Sunday, January 02, 2005

Jan. 2 Part II


With great difficulty, I honored the resolution to “try kindness first.” Great difficulty.
A colleague on a forum castigated us for not discussing the tsunami on the board. Now, we’ve all been talking back and forth about it in blogs, private e-mails, etc. – I hadn’t even noticed it wasn’t on the forum, since I’ve discussed it with so many of the other members.

Her criticism made me angry.

And feeling that anger was such a relief from the feeling of numb, overwhelming helplessness I’ve had for the past week.

I’m not angry at her. I’m angry at the helplessness I feel in the situation. I’m doing what I individually can, as are most people I know. In fact, I think what people have done on their own in many ways far outstrips what “governments” are doing – because the people are reaching out to other people without worrying how it “appears to the world.” The colleague’s comment pushed that helpless button – I am not good at doing “helpless” – and I erupted.
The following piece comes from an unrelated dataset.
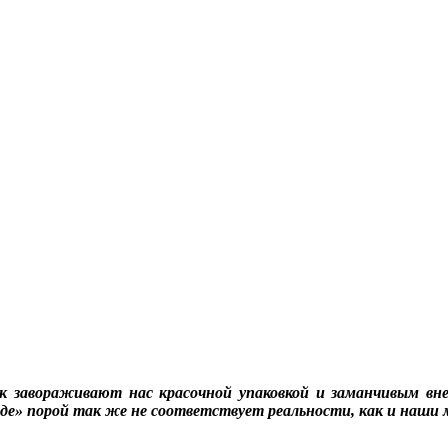
к завораживают нас красочной упаковкой и заманчивым вн
аде» порой так же не соответствует реальности, как и наши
But hopefully I crafted a response that is both truthful and addresses her concerns properly without lashing out at her because I feel helpless.

When the S.O. heard my initial outburst, he said, “I’m telling you – Queen of the World. Can go from Earth Mother to Tyrant in a single bound.” He’s lucky I love him or I’d be kicking his ass just about now. Especially since he’s right.
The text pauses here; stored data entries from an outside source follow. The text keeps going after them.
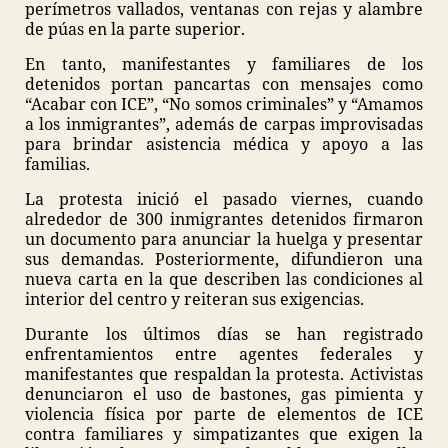
perímetros vallados, ventanas con rejas y alambre
de púas en la parte superior.
En tanto, manifestantes y familiares de los
detenidos portan pancartas con mensajes como
“Acabar con ICE”, “No somos criminales” y “Amamos
a los inmigrantes”, además de carpas improvisadas
para brindar asistencia médica y apoyo a las
familias.
La protesta inició el pasado viernes, cuando
alrededor de 300 inmigrantes detenidos firmaron
un documento para anunciar la huelga y presentar
sus demandas. Posteriormente, difundieron una
nueva carta en la que describen las condiciones al
interior del centro y reiteran sus exigencias.
Durante los últimos días se han registrado
enfrentamientos entre agentes federales y
manifestantes que respaldan la protesta. Activistas
denunciaron el uso de bastones, gas pimienta y
violencia física por parte de elementos de ICE
contra familiares y simpatizantes que exigen la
I am going to grind out two more episodes of Angel Hunt and do the rewrites tonight if it means staying up all night. IT MUST BE DONE.
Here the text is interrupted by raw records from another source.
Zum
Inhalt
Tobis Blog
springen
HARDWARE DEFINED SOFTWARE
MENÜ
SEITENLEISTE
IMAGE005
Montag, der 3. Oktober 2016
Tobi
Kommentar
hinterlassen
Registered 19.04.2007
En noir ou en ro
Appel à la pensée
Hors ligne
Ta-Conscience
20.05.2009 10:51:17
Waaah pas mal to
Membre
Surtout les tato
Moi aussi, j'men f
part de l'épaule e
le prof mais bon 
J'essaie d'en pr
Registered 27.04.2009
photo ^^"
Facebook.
I feel better, after a good dinner: rosemary chicken in cream sauce, mashed potatoes and peas. True comfort food. I didn’t eat properly earlier today, and since I am an army who moves on my stomach (pro athletes are always teasing me that I can eat more than they do and I’m half their size), eating properly has a lot to do with fuelling creativity. I ate balanced meals yesterday and had a great writing day. Today I didn’t and I’ve paid.

Hopefully, the dinner will stoke the creative fires and I can get what I need to get done done. I’m going to do it, whether I’m feeling creative or not.

I’d just rather feel creative.

D.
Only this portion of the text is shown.